This part of the book aims to provide a gentle introduction to the world of general-purpose computation on graphics processing units, or "GPGPU," as it has come to be known. The text is intended to be understandable to programmers with no graphics experience, as well as to those who have been programming graphics for years but have little knowledge of parallel computing for other applications.
Since the publication of GPU Gems, GPGPU has grown from something of a curiosity to a well-respected active new area of graphics and systems research.
Why would you want to go to the trouble of converting your computational problems to run on the GPU? There are two reasons: price and performance. Economics and the rise of video games as mass-market entertainment have driven down prices to the point where you can now buy a graphics processor capable of several hundred billion floating-point operations per second for just a few hundred dollars.
The GPU is not well suited to all types of problems, but there are many examples of applications that have achieved significant speedups from using graphics hardware. The applications that achieve the best performance are typically those with high "arithmetic intensity"; that is, those with a large ratio of mathematical operations to memory accesses. These applications range all the way from audio processing and physics simulation to bioinformatics and computational finance.
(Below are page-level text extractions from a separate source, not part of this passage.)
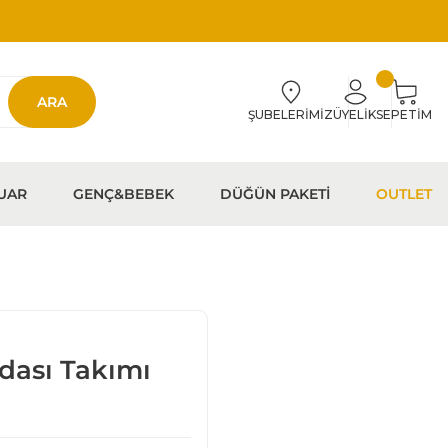
ARA
ŞUBELERİMİZ
ÜYELİK
SEPETİM
UAR
GENÇ&BEBEK
DÜĞÜN PAKETİ
OUTLET
dası Takımı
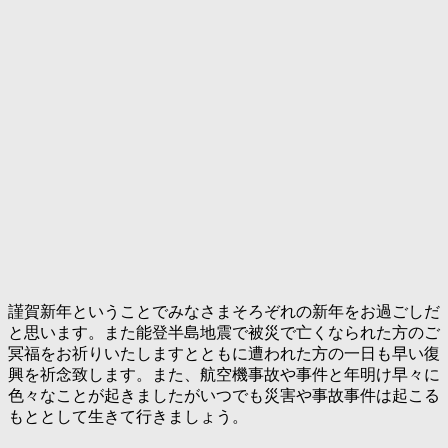
謹賀新年ということでみなさまそろぞれの新年をお過ごしだ
と思います。また能登半島地震で被災で亡くなられた方のご
冥福をお祈りいたしますとともに遭われた方の一日も早い復
興を祈念致します。また、航空機事故や事件と年明け早々に
色々なことが起きましたがいつでも災害や事故事件は起こる
もととして生きて行きましょう。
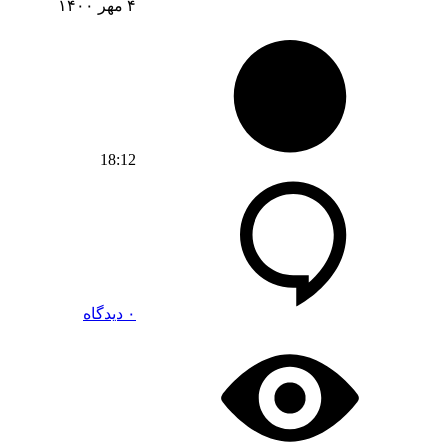
۴ مهر ۱۴۰۰
18:12
۰ دیدگاه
Anybody with any exposure to modern computing cannot fail to notice the rapid pace of technological change in our industry. The first chapter in this part, Chapter 29, "Streaming Architectures and Technology Trends," by John Owens of the University of California, Davis, sets the stage for the chapters to come by describing the trends in semiconductor design and manufacturing that are driving the evolution of both the CPU and the GPU. One of the important factors driving these changes is the memory "gap"—the fact that computation speeds are increasing at a much faster rate than memory access speeds. This chapter also introduces the "streaming" computational model, which is a reasonably close match to the characteristics of modern GPU hardware. By using this style of programming, application programmers can take advantage of the GPU's massive computation and memory bandwidth resources, and the resulting programs can achieve large performance gains over equivalent CPU implementations.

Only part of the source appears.